> _Problem description_:
The answer is every line of the records that holds the word "Hentai", copied in full.

> _Data excerpts_:
===============

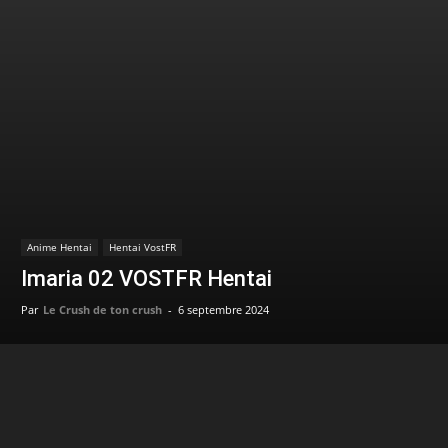
Anime Hentai
Hentai VostFR
Imaria 02 VOSTFR Hentai
Par
Le Crush de ton crush
-
6 septembre 2024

===============

> _Solution_:
Anime Hentai
Hentai VostFR
Imaria 02 VOSTFR Hentai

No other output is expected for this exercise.